NEW FICTION: The Boiling Pot
The two boys are playing trucks and blocks on the kitchen floor when the doorbell rings. Their mother takes off her oven mitts, placing them one on top of the other on the counter. “Stay put,” she tells them, and gives the younger boy an extra special smile.
The older of the two boys, Dylan, is three, which makes him old enough to know that he’s the older brother, but not old enough to really do anything about it. Dylan prefers the trucks, while his brother, Thomas, at barely over a year old, is content with putting the blocks in his mouth. In one moment, Thomas is holding a blue block twice the size of his fat little hand, and the next, Dylan has taken it from him, loaded it into one of his trucks, driven it around and dumped it. Thomas stares, goes glassy at the eyes and lips as if he might be about to cry, then smiles.
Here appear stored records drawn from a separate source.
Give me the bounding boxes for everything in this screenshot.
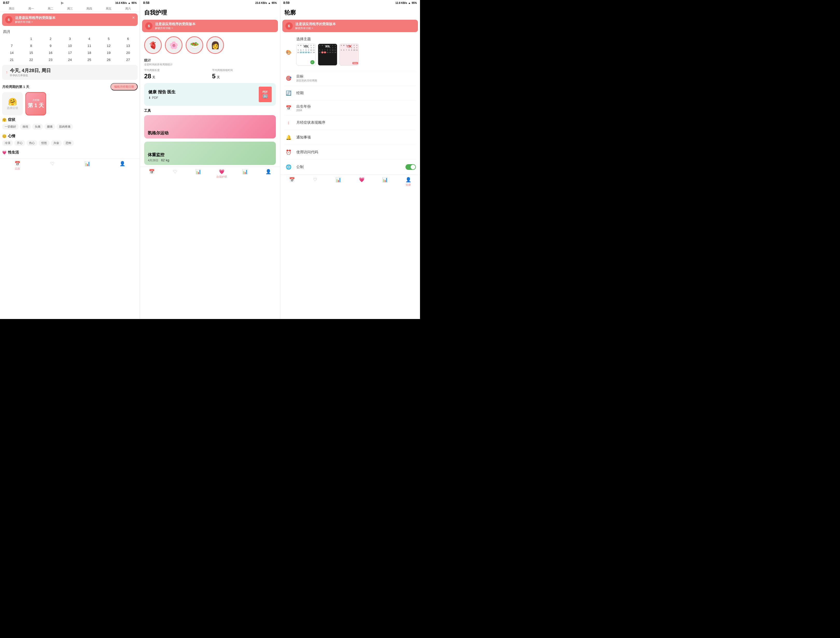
cal-day[interactable]: 2 xyxy=(41,35,60,42)
cal-day[interactable]: 11 xyxy=(80,42,99,49)
weight-card[interactable]: 体重监控 4月28日 62 kg xyxy=(144,142,276,165)
mood-sad[interactable]: 伤心 xyxy=(27,140,37,146)
care-circle-1[interactable]: 🌸 xyxy=(165,36,183,54)
mood-angry[interactable]: 愤怒 xyxy=(39,140,49,146)
cal-day[interactable]: 13 xyxy=(118,42,138,49)
cal-day[interactable]: 12 xyxy=(99,42,118,49)
time-2: 8:58 xyxy=(143,1,149,5)
health-report-card[interactable]: 健康 报告 医生 ⬇ PDF PDF 🏥 xyxy=(144,83,276,106)
nav-user-2[interactable]: 👤 xyxy=(257,168,280,180)
mood-happy[interactable]: 开心 xyxy=(14,140,25,146)
cal-day[interactable]: 27 xyxy=(118,56,138,63)
theme-dark[interactable]: 深色 SMTWTFS 1234 567891011 12131415161718 xyxy=(318,44,337,66)
nav-chart-2[interactable]: 📊 xyxy=(187,168,210,180)
nav-heart-2[interactable]: ♡ xyxy=(163,168,187,180)
notifications-content: 通知事项 xyxy=(296,135,311,140)
symptom-section: 🤗 症状 一切都好 痤疮 头痛 腰痛 肌肉疼痛 xyxy=(2,117,138,130)
nav-chart2-3[interactable]: 📊 xyxy=(373,176,397,188)
cal-day[interactable]: 19 xyxy=(99,49,118,56)
mood-scared[interactable]: 恐怖 xyxy=(63,140,74,146)
theme-paris-label: 巴黎 xyxy=(339,45,358,48)
cal-day[interactable]: 16 xyxy=(41,49,60,56)
care-circle-2[interactable]: 🥗 xyxy=(186,36,203,54)
cal-day[interactable]: 7 xyxy=(2,42,22,49)
symptom-card[interactable]: 🤗 选择症状 xyxy=(2,92,23,116)
tag-acne[interactable]: 痤疮 xyxy=(20,124,31,130)
upgrade-banner-1[interactable]: 6 这是该应用程序的受限版本 解锁所有功能 > ✕ xyxy=(2,13,138,26)
access-code-item[interactable]: ⏰ 使用访问代码 xyxy=(284,145,416,160)
notifications-item[interactable]: 🔔 通知事项 xyxy=(284,130,416,145)
kegel-card[interactable]: 凯格尔运动 xyxy=(144,115,276,138)
cal-day[interactable]: 24 xyxy=(60,56,80,63)
symptom-order-item[interactable]: ↕ 月经症状表现顺序 xyxy=(284,116,416,130)
period-label: 经期 xyxy=(296,91,303,95)
banner-sub-1[interactable]: 解锁所有功能 > xyxy=(15,20,55,24)
upgrade-banner-2[interactable]: 6 这是该应用程序的受限版本 解锁所有功能 > xyxy=(142,20,278,32)
nav-heart-3[interactable]: ♡ xyxy=(303,176,327,188)
period-day-card[interactable]: 月经期 第 1 天 xyxy=(25,92,46,116)
cal-day[interactable]: 10 xyxy=(60,42,80,49)
heart-nav-icon-2: ♡ xyxy=(173,169,177,174)
cal-day[interactable] xyxy=(2,35,22,42)
chart-nav-icon-2: 📊 xyxy=(196,169,201,174)
birthyear-item[interactable]: 📅 出生年份 2004 xyxy=(284,101,416,116)
goal-item[interactable]: 🎯 目标 跟踪您的月经周期 xyxy=(284,71,416,86)
nav-calendar-3[interactable]: 📅 xyxy=(280,176,303,188)
cal-day[interactable]: 20 xyxy=(118,49,138,56)
close-icon-1[interactable]: ✕ xyxy=(132,16,135,20)
theme-paris[interactable]: 巴黎 SMTWTFS 1234 567891011 New xyxy=(339,44,359,66)
nav-heart[interactable]: ♡ xyxy=(35,160,70,172)
cal-day[interactable]: 8 xyxy=(22,42,41,49)
upgrade-banner-3[interactable]: 6 这是该应用程序的受限版本 解锁所有功能 > xyxy=(282,20,418,32)
cal-day[interactable]: 3 xyxy=(60,35,80,42)
cal-day[interactable]: 25 xyxy=(80,56,99,63)
nav-profile-3[interactable]: 👤 轮廓 xyxy=(397,176,420,188)
mood-cold[interactable]: 冷漠 xyxy=(2,140,13,146)
nav-chart-3[interactable]: 📊 xyxy=(327,176,350,188)
cal-day[interactable]: 9 xyxy=(41,42,60,49)
tag-musclepain[interactable]: 肌肉疼痛 xyxy=(57,124,73,130)
theme-light[interactable]: 浅色 SMTWTFS 1234 567891011 12131415161718… xyxy=(296,44,316,66)
banner-sub-3[interactable]: 解锁所有功能 > xyxy=(295,27,336,30)
cal-day[interactable]: 14 xyxy=(2,49,22,56)
metric-item[interactable]: 🌐 公制 xyxy=(284,160,416,174)
cal-day[interactable]: 21 xyxy=(2,56,22,63)
care-circle-3[interactable]: 👩 xyxy=(206,36,224,54)
cal-day[interactable]: 26 xyxy=(99,56,118,63)
nav-selfcare-2[interactable]: 💗 自我护理 xyxy=(210,168,233,180)
cal-day[interactable]: 6 xyxy=(118,35,138,42)
cal-day[interactable]: 15 xyxy=(22,49,41,56)
tag-allfine[interactable]: 一切都好 xyxy=(2,124,19,130)
cal-day[interactable]: 22 xyxy=(22,56,41,63)
tag-headache[interactable]: 头痛 xyxy=(32,124,43,130)
period-content: 经期 xyxy=(296,91,303,95)
nav-calendar[interactable]: 📅 日历 xyxy=(0,160,35,172)
month-label: 四月 xyxy=(0,27,140,35)
banner-sub-2[interactable]: 解锁所有功能 > xyxy=(155,27,196,30)
period-item[interactable]: 🔄 经期 xyxy=(284,86,416,101)
cal-day[interactable]: 5 xyxy=(99,35,118,42)
symptom-emoji-2: 🤗 xyxy=(2,118,6,122)
care-circle-0[interactable]: 🫀 xyxy=(144,36,162,54)
cal-day[interactable]: 17 xyxy=(60,49,80,56)
nav-selfcare-3[interactable]: 💗 xyxy=(350,176,373,188)
time-3: 8:59 xyxy=(283,1,290,5)
cal-day[interactable]: 18 xyxy=(80,49,99,56)
nav-chart2-2[interactable]: 📊 xyxy=(233,168,257,180)
metric-toggle[interactable] xyxy=(406,164,416,170)
nav-calendar-2[interactable]: 📅 xyxy=(140,168,163,180)
nav-chart[interactable]: 📊 xyxy=(70,160,105,172)
mood-excited[interactable]: 兴奋 xyxy=(51,140,62,146)
symptom-emoji: 🤗 xyxy=(8,98,17,106)
nav-user[interactable]: 👤 xyxy=(105,160,140,172)
metric-content: 公制 xyxy=(296,165,303,169)
cal-day[interactable]: 23 xyxy=(41,56,60,63)
weight-bg: 体重监控 4月28日 62 kg xyxy=(144,142,276,165)
cal-day[interactable]: 1 xyxy=(22,35,41,42)
cal-day[interactable]: 4 xyxy=(80,35,99,42)
nav-bar-3: 📅 ♡ 📊 💗 📊 👤 轮廓 xyxy=(280,174,420,189)
tag-backpain[interactable]: 腰痛 xyxy=(44,124,55,130)
pdf-link[interactable]: ⬇ PDF xyxy=(148,96,175,100)
edit-period-button[interactable]: 编辑月经期日期 xyxy=(111,83,138,90)
status-icons-3: 12.8 KB/s ▲ 95% xyxy=(395,2,417,5)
A large pot of water is coming to a boil on the stove, the spaghetti intended for it sits dry in its packet on the counter. There is a lid on the pot, and every now and then, it jumps a little, allowing a drop of water to escape and go sizzling into the fire.
“Truck,” says Dylan. Thomas says nothing.
“Truck,” says Dylan. Thomas sneezes, firing snot onto his chin. Into the back of a bigger truck goes the blue block, along with two yellow blocks, a red one and a green, L-shaped one. Dylan drives the truck around in a wide circle, then stands, pushing it along in a straight line, until it bumps into the cabinet underneath the boiling pot.
Soon the pot has reached a rolling boil, causing the lid to flap regularly like a metronome. The windows have begun to steam up. More droplets splash over the side of the pot and into the flame, turning parts of its ring from blue to yellow.
“Bbbbrrr…” Dylan says as he backs up the truck, “Beep, beep, beep.” He rams the truck into the cabinet again and several of the blocks fall out. On the stove, the boiling pot shifts slightly, grates on the metal holder.
“Brrrr…” reverse. “Beep, beep,” reverse. Drive. Slam.
The older boy is pulling back, readying the truck for another slam, when the shape of a man in a navy blue jacket appears at the window. It’s only a shape because the glass is steamed up, and when the man cups his hands to the window to try and look in, Dylan sees him and runs to rejoin his brother on the floor.
“Mommy?” Dylan says. The man removes his hands from the glass and steps away, like a person fading into mist. “Mommy,” Dylan shouts. On the stove, the boiling pot has become aggressive, spitting out scalding hot water on all sides. Its lid, which had been ticking away a couple of minutes ago, is now rattling loudly, and the cauldron bubble and serpentine hiss of water hitting fire upsets little Thomas so much that he begins to cry. It starts as a full-face contortion and rises like a fire alarm into a pained and frightened wailing.
“Mommy!” Dylan shouts, “Mama! Mama!” He places his hands on his little brother’s head, tries to calm him, but the younger boy cries and cries, gets redder, blows out more mucus. Steam rises all around now making the kitchen hotter, then, with a slip-crash, the pot flips its lid onto the tile floor where it jangles and eventually spins to a stop.
“Maa-maa!” Dylan sobs. His own face is red now as well, and a wet patch has appeared on his pants.
A minute later, the mother returns. She switches off the flame under the pot and then, seeing that Dylan has wet himself, picks him up, holds him close to her. She hugs him tightly, kisses his forehead, strokes his hair.
“Where’s your brother?” she asks him. “Where’s your baby brother?”
The back door is open. The heat is escaping.